Putin will decide what is or is not a provocation for him to use nuclear weapons, if he is actually willing to use them. And that provocation can be whatever he chooses – interference from America, a desire to save face after unexpectedly fierce Ukrainian resistance, a perceived slight from a world leader, anything. In the meantime, he is learning with each new atrocity that his initial calculation was correct: that he can do anything he wants as long as he occasionally uses the magic words “World War III” or “nukes.” Rest assured that China, who wishes to invade Taiwan, is learning by watching all of this as well. So do we wait for China – with a larger and far more potent military force than Russia – to make its move? Is that our red line? The farther out we push the boundary of what we will accept, the more dangerous the odds become.

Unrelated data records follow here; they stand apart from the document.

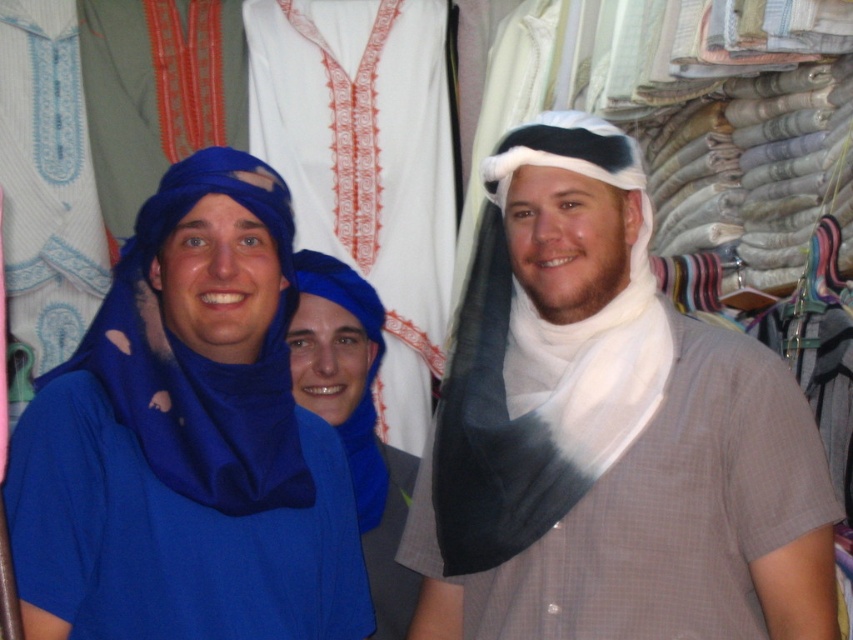 Question: Which of the following is the farthest from the observer?

Choices:
 (A) 578,360
 (B) 532,600
 (C) 341,342
 (D) 281,337

Answer: (C)

Question: Does white matte headscarf at center have a larger size compared to blue cotton turban at center?

Choices:
 (A) yes
 (B) no

Answer: (A)

Question: Is white matte headscarf at center bigger than white sheer scarf at center?

Choices:
 (A) yes
 (B) no

Answer: (A)

Question: Among these points, which one is nearest to the camera?

Choices:
 (A) (155, 406)
 (B) (329, 397)

Answer: (A)

Question: Does white matte headscarf at center have a smaller size compared to blue soft fabric scarf at left?

Choices:
 (A) no
 (B) yes

Answer: (A)

Question: Which point appears farthest from the camera in this image?

Choices:
 (A) (370, 468)
 (B) (287, 429)

Answer: (A) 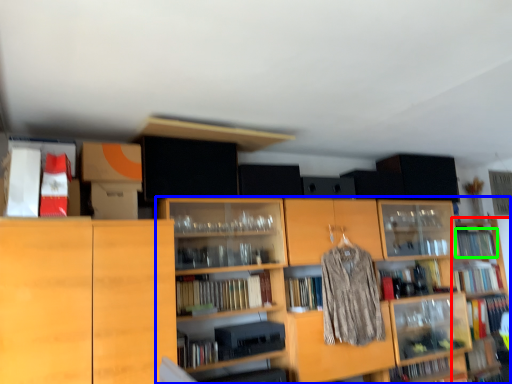 Question: Which is farther away from shelf (highlighted by a red box)? shelf (highlighted by a blue box) or book (highlighted by a green box)?

Choices:
 (A) shelf
 (B) book

Answer: (A) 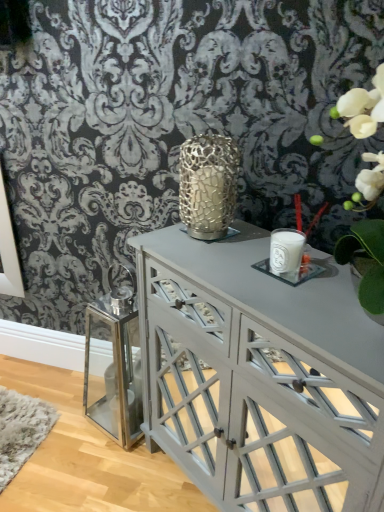 Question: Looking at their shapes, would you say gold textured candle holder at center, which is counted as the second candle holder, starting from the right, is wider or thinner than white glass candle at center, marked as the 1th candle holder in a right-to-left arrangement?

Choices:
 (A) wide
 (B) thin

Answer: (A)

Question: Considering their positions, is gold textured candle holder at center, acting as the first candle holder starting from the left, located in front of or behind white glass candle at center, the second candle holder positioned from the left?

Choices:
 (A) front
 (B) behind

Answer: (B)

Question: Which object is positioned closest to the matte gray cabinet at center?

Choices:
 (A) gold textured candle holder at center, acting as the first candle holder starting from the left
 (B) white glass candle at center, the second candle holder positioned from the left

Answer: (B)

Question: Considering the real-world distances, which object is closest to the gold textured candle holder at center, marked as the 1th candle holder in a top-to-bottom arrangement?

Choices:
 (A) matte gray cabinet at center
 (B) white glass candle at center, the 1th candle holder ordered from the bottom

Answer: (B) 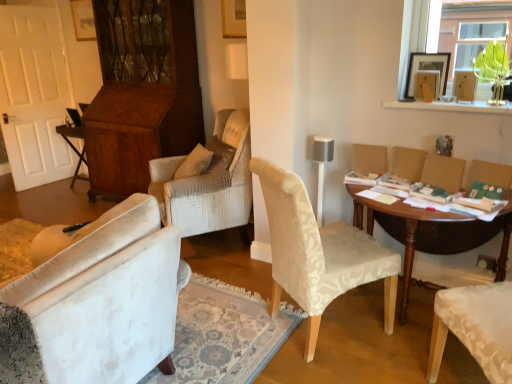 At what (x,y) coordinates should I click in order to perform the action: click on blank area to the left of transparent glass vase at upper right. Please return your answer as a coordinate pair (x, y). Image resolution: width=512 pixels, height=384 pixels. Looking at the image, I should click on (471, 110). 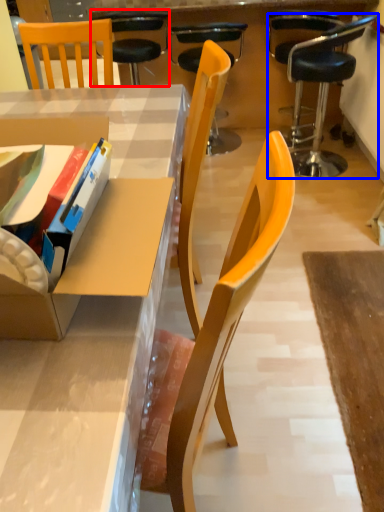 Question: Which object appears closest to the camera in this image, chair (highlighted by a red box) or chair (highlighted by a blue box)?

Choices:
 (A) chair
 (B) chair

Answer: (B) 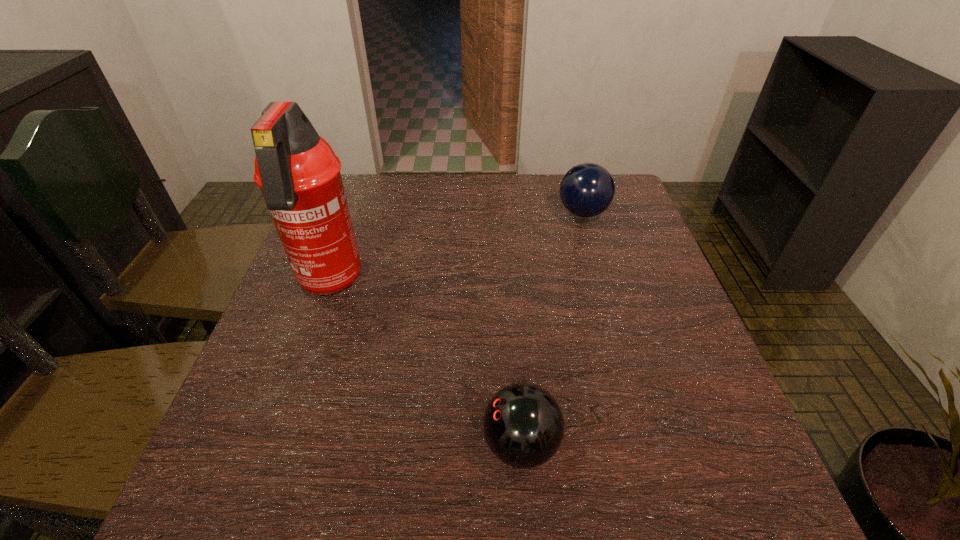 The width and height of the screenshot is (960, 540). In the image, there is a desktop. Identify the location of vacant region at the left edge. (231, 403).

At what (x,y) coordinates should I click in order to perform the action: click on vacant space at the right edge of the desktop. Please return your answer as a coordinate pair (x, y). The height and width of the screenshot is (540, 960). Looking at the image, I should click on (657, 326).

Identify the location of free region at the far left corner of the desktop. This screenshot has width=960, height=540. (383, 202).

Image resolution: width=960 pixels, height=540 pixels. I want to click on vacant region at the near left corner of the desktop, so click(x=252, y=509).

Identify the location of vacant space at the far right corner of the desktop. (640, 212).

Locate an element on the screen. vacant space at the near right corner of the desktop is located at coordinates (661, 473).

The image size is (960, 540). Identify the location of unoccupied position between the right bowling ball and the second nearest object. (456, 248).

You are a GUI agent. You are given a task and a screenshot of the screen. Output one action in this format:
    pyautogui.click(x=<x>, y=<y>)
    Task: Click on the vacant point located between the tallest object and the nearest object
    
    Given the screenshot: What is the action you would take?
    [424, 363]

You are a GUI agent. You are given a task and a screenshot of the screen. Output one action in this format:
    pyautogui.click(x=<x>, y=<y>)
    Task: Click on the free space between the nearer bowling ball and the fire extinguisher
    Image resolution: width=960 pixels, height=540 pixels.
    Given the screenshot: What is the action you would take?
    pyautogui.click(x=424, y=363)

Identify the location of free space between the second object from right to left and the second nearest object. (424, 363). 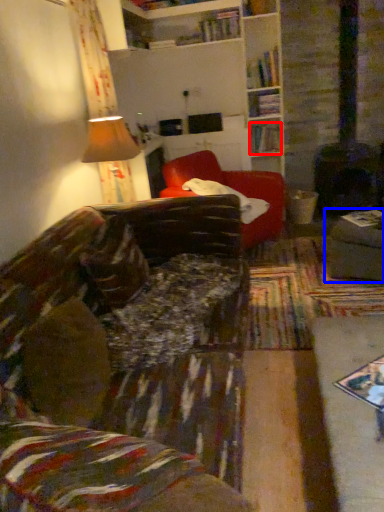 Question: Which point is closer to the camera, book (highlighted by a red box) or gray (highlighted by a blue box)?

Choices:
 (A) book
 (B) gray

Answer: (B) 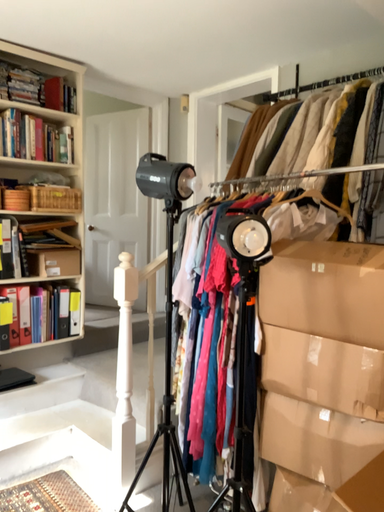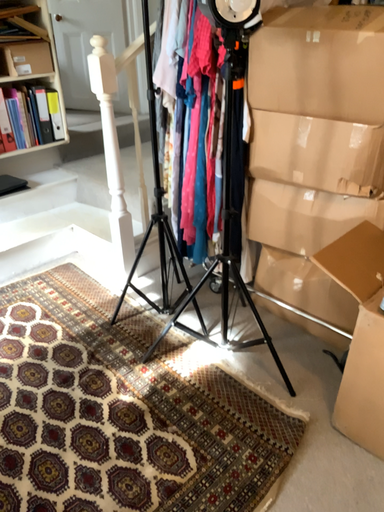 Question: Which way did the camera rotate in the video?

Choices:
 (A) rotated upward
 (B) rotated downward

Answer: (B) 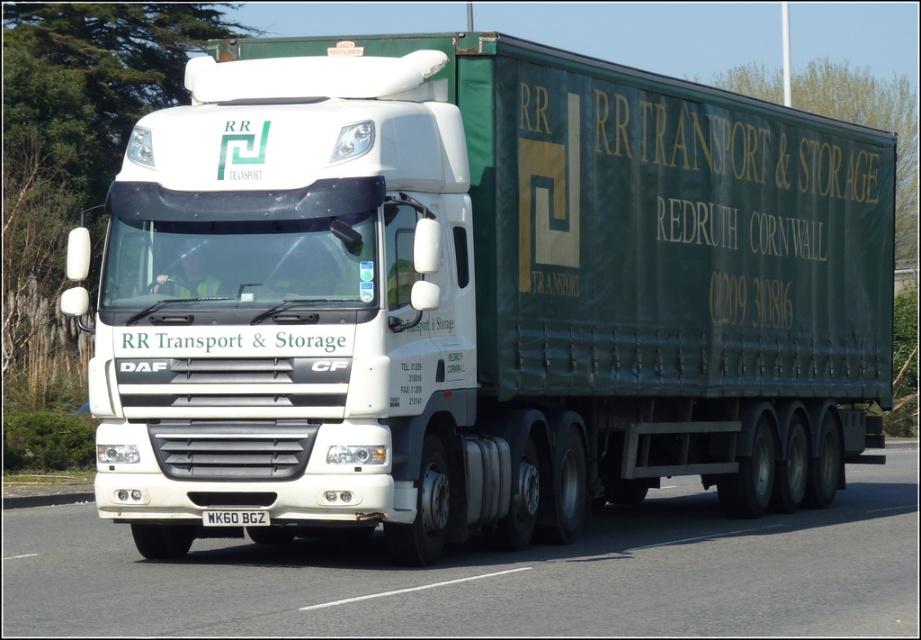 Can you confirm if white glossy truck at center is thinner than black metal/license plate at center?

No.

Does white glossy truck at center appear over black metal/license plate at center?

No.

Does point (430, 596) lie behind point (220, 513)?

No, (430, 596) is closer to viewer.

In order to click on white glossy truck at center in this screenshot , I will do `click(496, 576)`.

Through action or inaction – either way – we are potentially provoking World War III. The difference is that action now has a chance of sending a message of deterrence to the world’s expansionist thugs. Inaction will hand us a pre-1945 world, where invasions of sovereign countries for the spoils of war are once again commonplace, borders are fluid, international rules become completely unenforceable and therefore nonexistent regarding things like the development of nuclear weapons, and fear becomes much more of a constant across the globe. Putin’s war on Ukraine is not just another military conflict in another country. It is a gateway to a new era of global lawlessness and conquest, and we have the choice right now whether we will be meekly dragged through that gate by a bully or if we will have the courage to use our strength to hold that gate shut.